Je m’apprêtais à poser encore des questions, à vouloir savoir encore plus de choses, avant que mes paroles furent dites, cette voix grave me sort de ma torpeur encore une fois, plus violemment cette fois, elle résonnait sur tout Alger à présent, sur toute l’Algérie.
-     Sort d’ici à présent! Va courir ta liberté, va te défendre et défendre les tiens, va et soit homme et ne revient plus, c’est pas des fleurs sur ma tombe que je veux, ni des recueils sur ma mémoire, je veux des sourires sur vos visages, je veux que vos enfants dessinent et jouent, je veux voir cette Algérie à nouveau forte, je ne veux plus que vous pleuriez mon nom, je veux que vous criez les vôtres, je ne veux plus entendre des jérémiades ,je veux entendre le chant de la liberté, Je ne veux plus d’hommage ,je n’ai fait que mon devoir, VA! Mes enfants sont des hommes et mes filles ne sont pas des moitiés. Va! Partez…sortez…je suis votre président mort, et je parle à présent au nom de tous les morts de notre Algérie ,au nom de tous ceux qui sont morts pour que vive ce pays, au nom de Hassiba, de Abane et de Benmhidi, au nom de la Soummam et de toutes nos valeureuses vallées, au nom des guillotines, des balles et des massacrés de Sétif, au nom de mes enfants assassinés pour un printemps, au nom de Matoub de Hasni et des artistes éteins a jamais, debout je vous dit…au nom de Mekbel de Yefsah et de Aissat idir, au nom de Benboulaid de Taleb Abderrahmane et de la madone de Bentalha, debout…au nom des inconnus morts dans l’oubli, au nom de ceux qui ont payé, soyez dignes, libres,vous êtes les enfants de l’Algérie, ne revenez plus si ce n’est pas avec votre liberté arrachée, avec votre dignité retrouvée, votre honneur sauf et vos droits acquis, ou alors morts comme nous tous, pour votre liberté, pour votre amour, votre patrie et vos idées. Ne revenez plus !!Luttez, battez-vous, arrachez votre liberté, battez-vous avec force, courage, bravoure et témérité, c’est ce que veulent vos martyrs, c’est ce que me dit Zabana, et rêve Didouche, battez-vous,  si vous gagnez vous serez des héros, si vous mourrez vous serez nos égaux, ne baissez jamais les yeux, ne négociez jamais votre honneur, ne discutez jamais votre dignité et n’accepterez aucun compromis sur le dos de vos frères, allez-y, debout je vous dit, à toi et aux millions d’algériennes et d’algériens qui n’ont pas trahi, Debout…

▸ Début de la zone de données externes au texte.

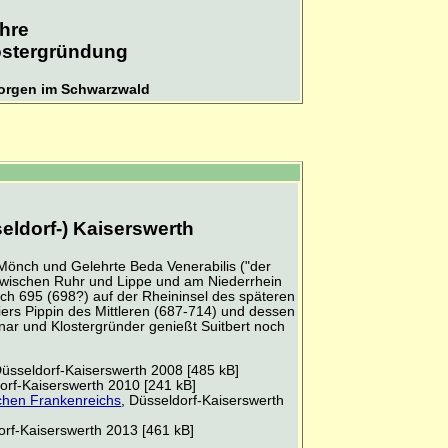
hre
ostergründung
eorgen im Schwarzwald
eldorf-) Kaiserswerth
 Mönch und Gelehrte Beda Venerabilis ("der
 zwischen Ruhr und Lippe und am Niederrhein
ach 695 (698?) auf der Rheininsel des späteren
ers Pippin des Mittleren (687-714) und dessen
onar und Klostergründer genießt Suitbert noch
Düsseldorf-Kaiserswerth 2008 [485 kB]
orf-Kaiserswerth 2010 [241 kB]
chen Frankenreichs
, Düsseldorf-Kaiserswerth
orf-Kaiserswerth 2013 [461 kB]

La voix a disparu, j’étais sorti du cimetière, j’arpentais les sales ruelles d’Alger, j’entendais comme un écho, partout… ! Un mot que tous les murs et les façades renvoyaient, un mot qui hante désormais Alger et toutes les villes d’Algérie, un mot qu’on entend du fin fond du Sahara à la plus fertile de nos prairies, un mot que couvent les montagnes et que transmet cette terre à tous ceux qui marchent dessus, un cri sorti du fin fond des tombes et qui se répète, un cri de mort pour faire triompher la vie :
Debout…Debout. Debout. Debout…
Inlassablement, perpétuellement …Debout.